◆ **YOUR OBJECTIVE**
No pictures in the copy, please: retype all the records exactly.

»»

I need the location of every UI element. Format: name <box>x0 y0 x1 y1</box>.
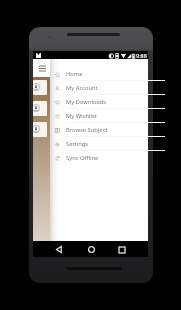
button[interactable]: Settings <box>50 137 148 151</box>
staticText: My Account <box>66 84 98 92</box>
button[interactable]: Home <box>50 67 148 81</box>
button[interactable]: Recents <box>116 244 128 256</box>
button[interactable]: My Wishlist <box>50 109 148 123</box>
staticText: My Wishlist <box>66 112 97 120</box>
staticText: Settings <box>66 140 89 148</box>
staticText: Browse Subject <box>66 126 108 134</box>
button[interactable]: Browse Subject <box>50 123 148 137</box>
button[interactable]: Back <box>53 243 65 255</box>
button[interactable]: My Downloads <box>50 95 148 109</box>
button[interactable]: Open navigation drawer <box>35 61 49 75</box>
staticText: Home <box>66 70 83 78</box>
button[interactable]: My Account <box>50 81 148 95</box>
staticText: My Downloads <box>66 98 107 106</box>
button[interactable]: Home <box>85 243 97 255</box>
staticText: Sync Offline <box>66 154 99 162</box>
button[interactable]: Sync Offline <box>50 151 148 165</box>
staticText: 9:88 <box>136 52 147 59</box>
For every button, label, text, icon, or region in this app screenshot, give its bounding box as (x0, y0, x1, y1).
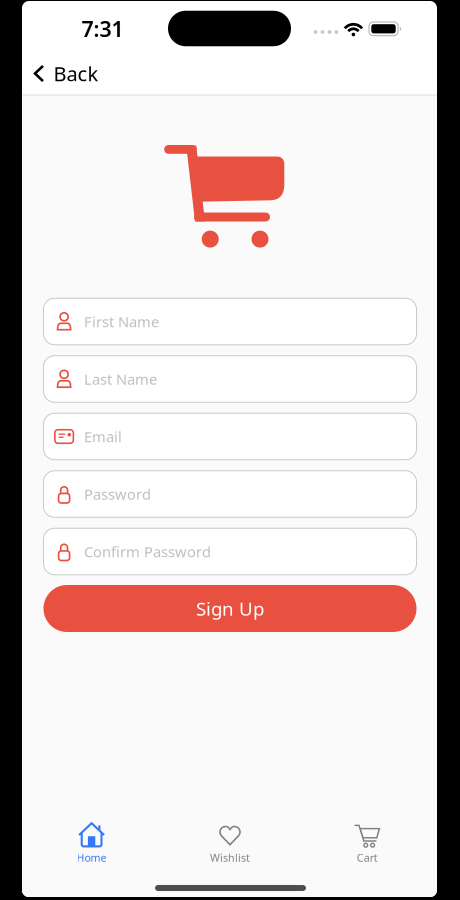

««

◆ **EXPECTED ANSWER**
I need the location of every UI element. Format: name <box>x0 y0 x1 y1</box>.
button[interactable]: Settings <box>50 137 148 151</box>
staticText: My Account <box>66 84 98 92</box>
button[interactable]: Home <box>50 67 148 81</box>
button[interactable]: Recents <box>116 244 128 256</box>
button[interactable]: My Wishlist <box>50 109 148 123</box>
staticText: My Wishlist <box>66 112 97 120</box>
staticText: Settings <box>66 140 89 148</box>
staticText: Browse Subject <box>66 126 108 134</box>
button[interactable]: Browse Subject <box>50 123 148 137</box>
button[interactable]: Back <box>53 243 65 255</box>
button[interactable]: My Downloads <box>50 95 148 109</box>
button[interactable]: Open navigation drawer <box>35 61 49 75</box>
staticText: Home <box>66 70 83 78</box>
button[interactable]: My Account <box>50 81 148 95</box>
staticText: My Downloads <box>66 98 107 106</box>
button[interactable]: Home <box>85 243 97 255</box>
staticText: Sync Offline <box>66 154 99 162</box>
button[interactable]: Sync Offline <box>50 151 148 165</box>
staticText: 9:88 <box>136 52 147 59</box>
For every button, label, text, icon, or region in this app screenshot, give its bounding box as (x0, y0, x1, y1).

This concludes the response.